Bien que dans la première œuvre, Vocalise de Rachmaninoff, les langages scéniques ne semblaient pas s’accorder, le décalage s’est estompé pour laisser place à une fusion qui a culminé dans A Flower de John Cage. L’effet de désharmonie généré par ce procédé artistique créait une courbe narrative qui se superposait au parcours historique que l’œuvre dessinait. Le corps et la voix retrouvaient ainsi un équilibre qui venait apaiser la tension présente au début. La dernière pièce vocale, commandée à Reza Jacobs expressément pour Century Song et intitulée Vocalise for Neema, dégageait une impression d’émancipation et de paix intérieure. Lorsque les premiers mouvements de la partition chorégraphique sont revenus en fin de spectacle, ils ont soudainement pris sens et ont permis de clore la performance de manière puissante en rappelant que la tension n’est jamais résolue définitivement.
La performance de Neema Bickersteth était impressionnante. En parfaite maîtrise de son corps, autant dans le chant que dans la danse, la chanteuse occupe la scène avec beaucoup d’intensité et ce, même lorsqu’elle est immobile. On sent bien que cette mémoire qu’elle évoque est le fruit d’une réflexion personnelle, ce qui explique son jeu aussi profondément authentique.
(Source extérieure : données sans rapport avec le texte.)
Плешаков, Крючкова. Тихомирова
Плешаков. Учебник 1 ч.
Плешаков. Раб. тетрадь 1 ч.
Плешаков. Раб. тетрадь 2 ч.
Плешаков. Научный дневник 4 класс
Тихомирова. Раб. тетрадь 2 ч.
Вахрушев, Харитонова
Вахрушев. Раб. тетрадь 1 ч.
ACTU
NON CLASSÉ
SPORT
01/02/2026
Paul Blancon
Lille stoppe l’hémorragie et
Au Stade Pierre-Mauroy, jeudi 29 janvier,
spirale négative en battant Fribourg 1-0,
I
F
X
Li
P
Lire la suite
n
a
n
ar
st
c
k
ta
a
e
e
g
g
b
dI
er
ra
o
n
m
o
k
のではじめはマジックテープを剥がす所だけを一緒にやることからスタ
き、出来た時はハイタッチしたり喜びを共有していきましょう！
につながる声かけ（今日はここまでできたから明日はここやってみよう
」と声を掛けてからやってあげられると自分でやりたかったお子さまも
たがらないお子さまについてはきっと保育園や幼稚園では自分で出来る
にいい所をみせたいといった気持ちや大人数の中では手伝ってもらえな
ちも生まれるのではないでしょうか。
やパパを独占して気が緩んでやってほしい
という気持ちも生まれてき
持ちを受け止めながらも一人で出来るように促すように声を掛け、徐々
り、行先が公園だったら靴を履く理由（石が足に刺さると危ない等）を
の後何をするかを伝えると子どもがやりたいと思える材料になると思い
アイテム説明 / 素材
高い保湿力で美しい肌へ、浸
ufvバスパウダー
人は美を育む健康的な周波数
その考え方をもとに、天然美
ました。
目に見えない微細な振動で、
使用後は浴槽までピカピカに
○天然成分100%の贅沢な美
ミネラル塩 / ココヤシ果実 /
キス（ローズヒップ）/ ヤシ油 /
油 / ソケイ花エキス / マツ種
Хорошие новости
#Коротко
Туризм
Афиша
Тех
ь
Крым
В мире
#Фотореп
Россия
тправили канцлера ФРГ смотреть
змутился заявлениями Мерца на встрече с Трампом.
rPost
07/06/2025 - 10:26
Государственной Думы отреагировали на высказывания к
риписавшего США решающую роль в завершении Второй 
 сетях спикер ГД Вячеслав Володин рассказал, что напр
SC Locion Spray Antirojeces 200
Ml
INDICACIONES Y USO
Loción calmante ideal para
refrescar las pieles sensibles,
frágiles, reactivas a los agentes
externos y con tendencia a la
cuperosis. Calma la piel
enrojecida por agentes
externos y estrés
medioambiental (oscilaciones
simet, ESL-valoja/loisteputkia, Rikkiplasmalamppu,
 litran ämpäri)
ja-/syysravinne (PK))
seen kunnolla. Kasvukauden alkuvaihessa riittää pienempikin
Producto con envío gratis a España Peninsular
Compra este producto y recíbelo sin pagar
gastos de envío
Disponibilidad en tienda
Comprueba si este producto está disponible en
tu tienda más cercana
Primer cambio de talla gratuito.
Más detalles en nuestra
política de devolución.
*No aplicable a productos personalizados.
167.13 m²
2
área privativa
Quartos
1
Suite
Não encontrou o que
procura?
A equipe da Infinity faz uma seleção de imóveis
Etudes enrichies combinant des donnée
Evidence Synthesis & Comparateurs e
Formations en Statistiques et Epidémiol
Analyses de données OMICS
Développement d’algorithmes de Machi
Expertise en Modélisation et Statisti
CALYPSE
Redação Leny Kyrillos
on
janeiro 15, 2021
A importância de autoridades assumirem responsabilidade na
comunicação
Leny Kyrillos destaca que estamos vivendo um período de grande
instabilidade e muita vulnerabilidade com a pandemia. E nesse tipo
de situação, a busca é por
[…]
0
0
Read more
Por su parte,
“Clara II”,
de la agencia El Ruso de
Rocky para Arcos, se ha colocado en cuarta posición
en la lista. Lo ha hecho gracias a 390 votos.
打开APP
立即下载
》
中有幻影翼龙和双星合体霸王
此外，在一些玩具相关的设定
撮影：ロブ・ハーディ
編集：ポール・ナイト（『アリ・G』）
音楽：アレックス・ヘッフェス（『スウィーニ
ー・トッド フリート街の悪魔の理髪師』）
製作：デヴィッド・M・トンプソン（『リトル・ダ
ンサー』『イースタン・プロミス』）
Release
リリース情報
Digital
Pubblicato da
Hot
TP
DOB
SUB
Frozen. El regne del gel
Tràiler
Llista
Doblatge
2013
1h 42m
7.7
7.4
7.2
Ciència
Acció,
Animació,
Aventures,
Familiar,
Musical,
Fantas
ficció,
La soprano était admirablement bien soutenue par Matt Poon au piano et Benjamin Grossman aux percussions et au dispositif électronique. La musique n’était certainement pas facile, mais cela n’a pas semblé être un problème pour les deux musiciens dont la communication était irréprochable.
Au point de vue de la scénographie, il faut souligner la grande beauté des projections réalisées par FettFilm – Torge Moller & Momme Hinrichs, qui permettait de traverser l’univers du spectacle de manière fluide et dynamique. Le passage dans le paysage urbain sous l’orage était vraiment prenant et évoquait de manière forte le rythme effréné qui est celui du quotidien; Century Song est une belle façon de s’arrêter pour prendre un moment de réflexion.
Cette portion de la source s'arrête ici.